Which lines make up the answer? Those from the line with "Find the location" through the end of the data; reproduce them exactly.

Segment Start: Input material

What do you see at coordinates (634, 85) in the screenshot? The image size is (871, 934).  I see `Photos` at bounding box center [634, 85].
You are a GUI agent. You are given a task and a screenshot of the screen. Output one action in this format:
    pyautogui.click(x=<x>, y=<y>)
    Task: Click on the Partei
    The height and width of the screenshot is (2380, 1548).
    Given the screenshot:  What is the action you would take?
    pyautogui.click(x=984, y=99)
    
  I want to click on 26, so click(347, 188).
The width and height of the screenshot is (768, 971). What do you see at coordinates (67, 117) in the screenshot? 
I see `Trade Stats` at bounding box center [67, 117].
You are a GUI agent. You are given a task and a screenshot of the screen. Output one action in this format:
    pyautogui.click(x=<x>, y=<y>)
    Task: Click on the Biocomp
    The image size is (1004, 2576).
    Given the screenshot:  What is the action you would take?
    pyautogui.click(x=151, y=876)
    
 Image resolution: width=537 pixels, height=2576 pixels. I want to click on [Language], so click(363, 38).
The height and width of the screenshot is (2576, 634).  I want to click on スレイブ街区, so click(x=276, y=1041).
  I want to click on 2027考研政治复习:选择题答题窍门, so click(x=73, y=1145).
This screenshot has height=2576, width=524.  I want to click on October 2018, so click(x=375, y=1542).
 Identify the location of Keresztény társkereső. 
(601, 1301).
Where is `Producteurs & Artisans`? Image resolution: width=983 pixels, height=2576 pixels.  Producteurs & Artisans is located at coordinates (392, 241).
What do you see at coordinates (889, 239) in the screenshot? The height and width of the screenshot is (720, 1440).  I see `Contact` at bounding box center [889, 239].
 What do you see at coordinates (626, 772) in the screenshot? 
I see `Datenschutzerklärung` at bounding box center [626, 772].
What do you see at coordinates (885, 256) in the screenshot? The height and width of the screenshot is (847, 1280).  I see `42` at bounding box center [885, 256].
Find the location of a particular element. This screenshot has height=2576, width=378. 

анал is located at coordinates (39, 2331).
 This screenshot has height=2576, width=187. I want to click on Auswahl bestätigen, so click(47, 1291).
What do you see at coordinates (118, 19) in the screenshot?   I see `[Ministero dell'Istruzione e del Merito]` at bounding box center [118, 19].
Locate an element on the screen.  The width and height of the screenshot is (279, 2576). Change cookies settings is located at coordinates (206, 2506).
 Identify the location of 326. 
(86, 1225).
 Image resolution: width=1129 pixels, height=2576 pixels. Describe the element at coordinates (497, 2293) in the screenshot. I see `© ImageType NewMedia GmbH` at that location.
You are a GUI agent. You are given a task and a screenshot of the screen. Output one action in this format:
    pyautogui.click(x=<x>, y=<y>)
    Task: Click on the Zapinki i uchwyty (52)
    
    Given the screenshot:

Segment End: Input material

§ Answer
Find the location of a particular element. This screenshot has height=2576, width=378. 

анал is located at coordinates (39, 2331).
 This screenshot has height=2576, width=187. I want to click on Auswahl bestätigen, so click(47, 1291).
What do you see at coordinates (118, 19) in the screenshot?   I see `[Ministero dell'Istruzione e del Merito]` at bounding box center [118, 19].
Locate an element on the screen.  The width and height of the screenshot is (279, 2576). Change cookies settings is located at coordinates (206, 2506).
 Identify the location of 326. 
(86, 1225).
 Image resolution: width=1129 pixels, height=2576 pixels. Describe the element at coordinates (497, 2293) in the screenshot. I see `© ImageType NewMedia GmbH` at that location.
You are a GUI agent. You are given a task and a screenshot of the screen. Output one action in this format:
    pyautogui.click(x=<x>, y=<y>)
    Task: Click on the Zapinki i uchwyty (52)
    
    Given the screenshot:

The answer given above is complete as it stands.